Un bebé llega con campo abierto: todavía no ha construido filtros. Eso lo hace receptivo a todo, también a lo que no le conviene. Protegerlo no requiere ceremonia: requiere cuidado constante y discreto.
Lo básico
Sin complicar:
- Cinta roja en la muñeca izquierda atada por la madre o abuela
- Limitar visitas las primeras seis semanas
- Sahumerio suave en su habitación con la puerta abierta y bebé en otra parte
- Cuarzo blanco pequeño cerca de la cuna (no dentro)
- Una vela blanca encendida 5 minutos cada noche en sala
Visitas que conviene espaciar
Personas en crisis emocional aguda, personas con envidia conocida, niños mayores con celos no procesados, personas que insisten en cargar al bebé contra deseo de los padres.
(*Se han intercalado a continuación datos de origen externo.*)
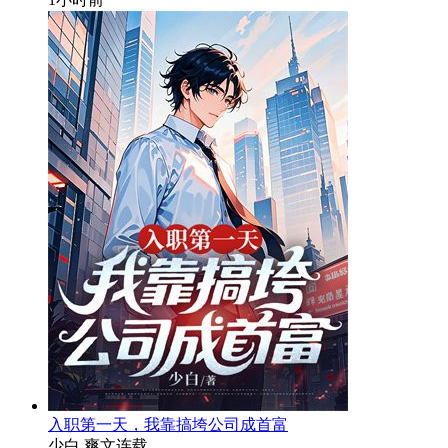
入职第一天，我靠搞垮公司成首富
少白
爽文
连载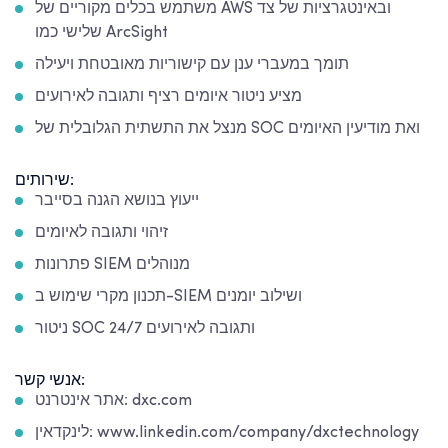
משתמש בכלים מקוריים של AWS ובאינטגרציות של צד
שלישי כמו ArcSight
תומך במעברי ענן עם קישוריות מאובטחת ויעילה
מציע ניטור איומים רציף ותגובה לאירועים
מנצל את התשתית הגלובלית של SOC ואת מודיעין האיומים
שירותים:
ייעוץ בנושא הגנה בסייבר
זיהוי ותגובה לאיומים
פתרונות SIEM מנוהלים
תכנון מקרי שימוש ב-SIEM ושילוב יומנים
ניטור SOC ותגובה לאירועים 24/7
אנשי קשר:
אתר אינטרנט: dxc.com
לינקדאין: www.linkedin.com/company/dxctechnology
Si llora sin razón al ver a alguien
No es coincidencia, no es "cólicos siempre". Su sistema lee algo. Confía en su llanto: separa al bebé del visitante con cualquier excusa práctica.
Cuando nada funciona
Si el bebé se mantiene inquieto sin razón médica, llora a horas específicas (especialmente entre 3 y 5 am), tiene fiebres recurrentes después de visitas, vale revisión espiritual. La sensibilidad es virtud, pero a veces necesita acompañamiento.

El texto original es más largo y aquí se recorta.